While Stapelmann’s expertise in plasma engineering may sound far removed from the world of plant sciences, that hasn’t stopped her from leading a highly interdisciplinary team of 12 scientists from nine departments in three colleges on the Fertilizer of the Future Project within the N.C. Plant Sciences Initiative.

Several members of the Fertilizer of the Future research team. Photo credit: Katharina Stapelmann

So how does an electrical engineer healing wounds with the fourth state of matter end up making fertilizer for North Carolina farmers? “We produce reactive oxygen and nitrogen species in the air, and those reactive species are the same ones that the human body produces for signaling processes,” Stapelmann explains. “That’s really how we got connected to the plant sciences because plants and humans are not so different.”

The idea for Fertilizer of the Future was sparked over five years ago when Stapelmann met Chadi Sayde, assistant professor in the Department of Biological and Agricultural Engineering, at their new employee orientation at NC State. “We started chatting and he told me about his fiber optic-based soil sensors,” Stapelmann recalls. Because she knew that nitrogen fertilizer could be produced with plasma-derived nitrate as a substitute for ammonium made from the Haber-Bosch principle, she got an idea. “I said, ‘Huh, with the sensors in the soil we could use plasma to produce fertilizer. We could do fertigation on demand right there on the farm.’”

Using a plasma device, Stapelmann’s component of the project involves optimizing nitrogen fixation in water for delivery in the fertigation system. When Stapelmann’s plasma process is optimized, it can be applied to a fertigation system using Sayde’s soil sensors. “[The sensors] can tell us if the plants need water, if the plants need nitrogen, if they need both. Then we can use our plasma device to create nitrogen fertilizer in the irrigation water on demand,” Stapelmann explains.
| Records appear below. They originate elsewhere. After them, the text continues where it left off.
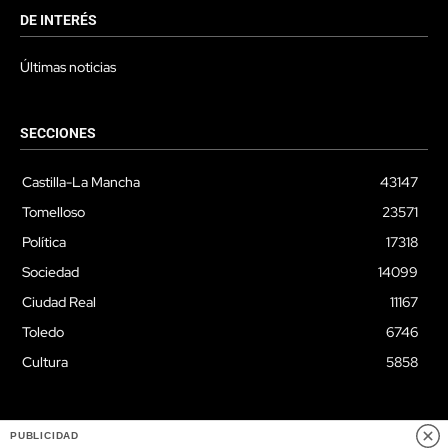
DE INTERÉS
Últimas noticias
SECCIONES
Castilla-La Mancha
43147
Tomelloso
23571
Política
17318
Sociedad
14099
Ciudad Real
11167
Toledo
6746
Cultura
5858
PUBLICIDAD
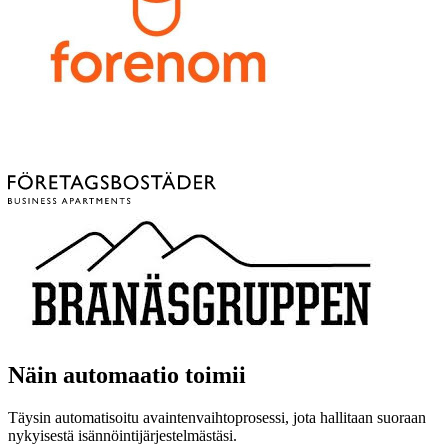
Näin automaatio toimii
Täysin automatisoitu avaintenvaihtoprosessi, jota hallitaan suoraan
nykyisestä isännöintijärjestelmästäsi.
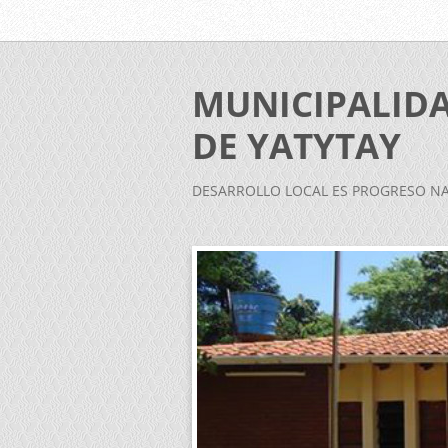
MUNICIPALID
DE YATYTAY
DESARROLLO LOCAL ES PROGRESO N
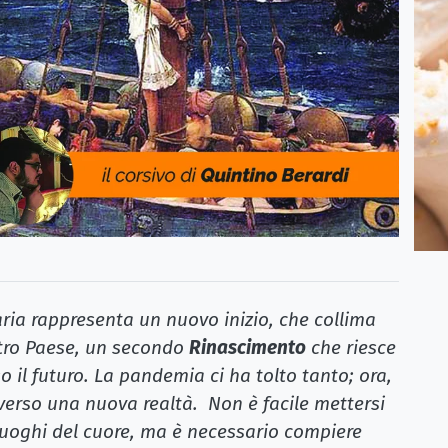
aria rappresenta un nuovo inizio, che collima
stro Paese, un secondo
Rinascimento
che riesce
o il futuro. La pandemia ci ha tolto tanto; ora,
 verso una nuova realtà. Non è facile mettersi
 i luoghi del cuore, ma è necessario compiere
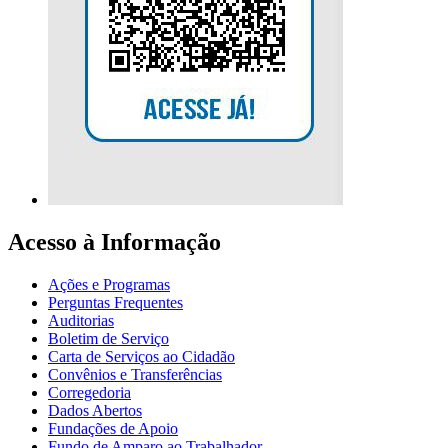
Acesso à Informação
Ações e Programas
Perguntas Frequentes
Auditorias
Boletim de Serviço
Carta de Serviços ao Cidadão
Convênios e Transferências
Corregedoria
Dados Abertos
Fundações de Apoio
Fundo de Amparo ao Trabalhador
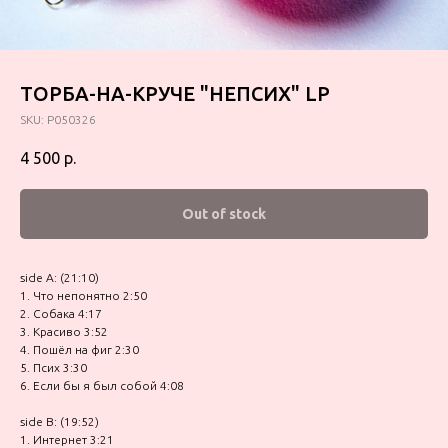
ТОРБА-НА-КРУЧЕ "НЕПСИХ" LP
SKU:
P050326
4 500
р.
Out of stock
side A: (21:10)
1. Что непонятно 2:50
2. Собака 4:17
3. Красиво 3:52
4. Пошёл на фиг 2:30
5. Псих 3:30
6. Если бы я был собой 4:08
side B: (19:52)
1. Интернет 3:21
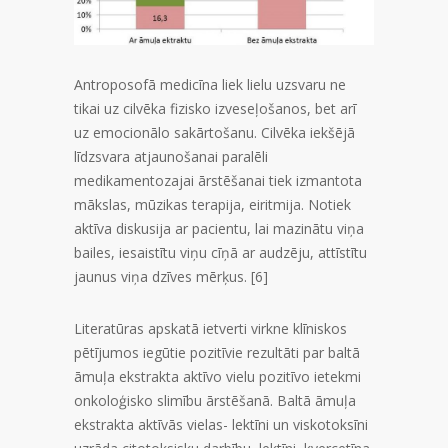
Antroposofā medicīna liek lielu uzsvaru ne
tikai uz cilvēka fizisko izveseļošanos, bet arī
uz emocionālo sakārtošanu. Cilvēka iekšējā
līdzsvara atjaunošanai paralēli
medikamentozajai ārstēšanai tiek izmantota
mākslas, mūzikas terapija, eiritmija. Notiek
aktīva diskusija ar pacientu, lai mazinātu viņa
bailes, iesaistītu viņu cīņā ar audzēju, attīstītu
jaunus viņa dzīves mērķus. [6]
Literatūras apskatā ietverti virkne klīniskos
pētījumos iegūtie pozitīvie rezultāti par baltā
āmuļa ekstrakta aktīvo vielu pozitīvo ietekmi
onkoloģisko slimību ārstēšanā. Baltā āmuļa
ekstrakta aktīvās vielas- lektīni un viskotoksīni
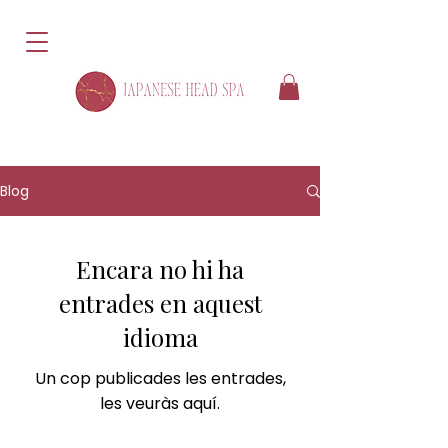
Blog
Encara no hi ha
entrades en aquest
idioma
Un cop publicades les entrades,
les veuràs aquí.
Plasma fixation in water for delivery in a fertigation system. Photo credit: Katharina Stapelmann

So far, preliminary research from the project has shown that plants treated with plasma-derived fertilizer exhibit better growth rates and root structure. Surprisingly, Stapelmann and her team have also found that plants treated with plasma-derived fertilizer have higher stress tolerance than those treated with traditional nitrogen fertilizer. The next step for the team is to conduct field experiments to test real-world conditions and to dig into possible explanations for the encouraging preliminary results. “What I’ve done in the past with plasma medicine is use cells to tell me what’s going on. Now I want to do the same with the plants – let the plants tell us what’s going on when we give them plasma fertilizer,” Stapelmann says.

Three years into Fertilizer of the Future, Stapelmann has learned a lot about plants. “Most of my plants at home just die because I’m really not good with them,” Stapelmann says. But Fertilizer of the Future has revealed the similarities between plants and humans in a way Stapelmann admits she’d never truly been aware of before. “Their metabolism is different than ours, of course – we are not the same – but we all have nitrogen and oxygen that we can do something with. For me, it was an eye-opener that plasma agriculture and plasma medicine are really not that far away from each other.”